36    Mr Casey submits, and I accept, that what GMANZ effectively requires of Mr Casey, at this stage of the proceeding, is to identify the underlying mechanism of the identified “root cause” of the pleaded propensities in a form and level of detail which has not previously been required of a pleading of non-compliance with s 54 of the ACL.

37    As outlined above, GMANZ submitted that there were three problems with the nature of Mr Casey’s pleading: first, that it frames a case based on symptomology that is not apt to proceed as a class action; second, that it impermissibly conflates the root cause with symptoms; and third, that it lacks a specific or practical explanation of the design fault or error said to be present in the transmission. Each contention will be addressed in order.

38    Firstly, I do not accept GMANZ’s submissions that Mr Casey has sought to mount a case based on symptomology rather than a case based on aetiology.

39    GMANZ has not submitted that the approach of Perram J in Capic (No 3) was wrong and ought not be followed. Indeed, GMANZ rely upon his Honour’s decision as the basis for their submission regarding the distinction between the unacceptable quality of a vehicle being established, on the one hand, by its “constellation of symptoms” and, on the other, by proving the “root cause” of those symptoms: Capic (No 3) at [8].

40    Mr Casey has brought a case based on aetiology rather than symptomology and has sufficiently identified, for the purposes of the pleading, what he says is the “root cause” of the Affected Vehicles’ propensity to experience one or more of the 19 problems identified in subparagraphs (a) to (s) of paragraph 17, namely that the Torque Converter and the Torque Converter Clutch were defective because of their design.

41    In reaching this conclusion, it is again helpful to consider how each element of the FASOC logically feeds into the next. The FASOC firstly identifies the function of the Torque Convertor and the Torque Convertor Clutch in coping with torsional vibrations as part of a detailed description of the operation of the components within the Affected Vehicles: FASOC [9(d)], [11(c)(ii)(B)]. The FASOC then alleges that each Affected Vehicle contained a defective Torque Convertor and Torque Convertor Clutch: FASOC [16]. The nature of the defect is then identified as the components being “ineffective in coping with torsional vibrations during ordinary operation of the Affected Vehicles”. The pleading further alleges that this defect existed “by reason of [the] design” of these components. That is, the defects in the identified components in each Affected Vehicle is not an isolated occurrence but, to adopt Perram J’s terms in Capic v Ford Motor Company of Australia Ltd (Form of Common Questions) [2020] FCA 884 at [3], are “manifestations of some underlying difficulty”. The FASOC then alleges that each of the Affected Vehicles, by reason of that defect, has a propensity to experience one or more of 19 problems.
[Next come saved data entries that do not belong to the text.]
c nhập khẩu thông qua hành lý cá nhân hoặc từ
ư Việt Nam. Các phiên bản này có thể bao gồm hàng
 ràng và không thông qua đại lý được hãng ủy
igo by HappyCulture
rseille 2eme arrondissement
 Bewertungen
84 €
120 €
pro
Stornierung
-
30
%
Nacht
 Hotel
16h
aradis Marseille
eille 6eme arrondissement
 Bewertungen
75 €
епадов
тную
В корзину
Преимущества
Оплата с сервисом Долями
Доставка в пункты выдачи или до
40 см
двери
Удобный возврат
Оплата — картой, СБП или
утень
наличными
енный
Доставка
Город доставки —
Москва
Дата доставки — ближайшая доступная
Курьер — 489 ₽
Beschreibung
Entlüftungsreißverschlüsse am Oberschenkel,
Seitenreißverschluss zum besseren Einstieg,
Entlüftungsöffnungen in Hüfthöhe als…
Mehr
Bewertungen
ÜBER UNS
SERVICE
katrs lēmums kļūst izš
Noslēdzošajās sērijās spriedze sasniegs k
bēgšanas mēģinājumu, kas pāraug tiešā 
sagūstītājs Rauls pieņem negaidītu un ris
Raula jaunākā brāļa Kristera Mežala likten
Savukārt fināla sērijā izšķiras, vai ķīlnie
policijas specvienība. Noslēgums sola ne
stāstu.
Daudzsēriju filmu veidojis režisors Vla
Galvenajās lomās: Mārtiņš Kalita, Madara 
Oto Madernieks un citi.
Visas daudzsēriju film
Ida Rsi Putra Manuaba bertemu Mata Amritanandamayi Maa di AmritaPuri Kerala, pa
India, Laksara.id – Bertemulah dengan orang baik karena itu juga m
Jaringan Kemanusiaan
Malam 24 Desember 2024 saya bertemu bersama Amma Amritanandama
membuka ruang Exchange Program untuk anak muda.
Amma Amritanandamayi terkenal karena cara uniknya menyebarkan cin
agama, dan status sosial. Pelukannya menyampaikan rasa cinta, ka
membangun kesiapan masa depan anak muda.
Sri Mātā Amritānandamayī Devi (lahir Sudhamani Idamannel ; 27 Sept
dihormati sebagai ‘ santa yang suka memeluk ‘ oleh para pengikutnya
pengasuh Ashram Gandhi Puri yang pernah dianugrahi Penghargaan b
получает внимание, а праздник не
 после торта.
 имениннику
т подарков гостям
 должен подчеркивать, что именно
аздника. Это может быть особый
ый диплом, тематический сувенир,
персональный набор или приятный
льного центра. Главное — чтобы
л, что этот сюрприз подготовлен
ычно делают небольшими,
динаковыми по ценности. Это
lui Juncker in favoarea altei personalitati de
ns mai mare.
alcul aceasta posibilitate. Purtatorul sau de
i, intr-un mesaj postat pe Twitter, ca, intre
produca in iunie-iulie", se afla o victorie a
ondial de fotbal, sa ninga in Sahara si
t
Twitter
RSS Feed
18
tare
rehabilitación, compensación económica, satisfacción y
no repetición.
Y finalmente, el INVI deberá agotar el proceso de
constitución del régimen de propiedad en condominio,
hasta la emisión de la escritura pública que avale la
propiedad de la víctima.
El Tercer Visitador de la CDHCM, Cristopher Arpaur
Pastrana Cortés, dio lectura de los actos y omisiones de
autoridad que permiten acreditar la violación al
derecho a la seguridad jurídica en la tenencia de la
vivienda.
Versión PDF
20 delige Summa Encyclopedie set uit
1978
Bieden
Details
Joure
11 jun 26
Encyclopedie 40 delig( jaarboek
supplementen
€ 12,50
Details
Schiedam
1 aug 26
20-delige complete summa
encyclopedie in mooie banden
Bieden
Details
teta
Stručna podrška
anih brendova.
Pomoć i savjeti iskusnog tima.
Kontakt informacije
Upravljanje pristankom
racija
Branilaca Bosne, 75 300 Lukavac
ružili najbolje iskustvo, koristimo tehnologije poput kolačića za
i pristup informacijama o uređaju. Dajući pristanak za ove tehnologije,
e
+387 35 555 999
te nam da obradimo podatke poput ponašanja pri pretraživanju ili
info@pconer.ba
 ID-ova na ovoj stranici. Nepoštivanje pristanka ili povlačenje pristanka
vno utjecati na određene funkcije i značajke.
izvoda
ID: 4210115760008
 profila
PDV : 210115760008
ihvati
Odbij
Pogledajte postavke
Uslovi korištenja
42    In Capic (No 3), the form of the pleading for which leave to amend was sought and allowed “identifie[d] the problem as a defect in the transmission which caused, or had the propensity to cause, the seven identified mechanical difficulties”: Capic (No 3) at [14]. The proposed paragraph for which leave was sought to amend (and granted) was in the following terms:

20A    During the relevant period Affected Vehicles contained a defect (the Defect in the Affected Vehicles) in that the DPS 6-speed dry dual-clutch PowerShift transmission caused, or had a propensity to cause some or all of the following problems:

(1)    Delayed or harsh gear shifting during acceleration;

(2)    Sudden gear change or skipping gears, leading to shuddering, jerking, bucking or kicking of the vehicle;

(3)    Harsh transmission noise;

(4)    Unsteady and/or uncontrolled movement;

(5)    Transmission overheating and malfunction;

(6)    Loud engine noise;

(7)    sudden loss of power in ordinary driving conditions.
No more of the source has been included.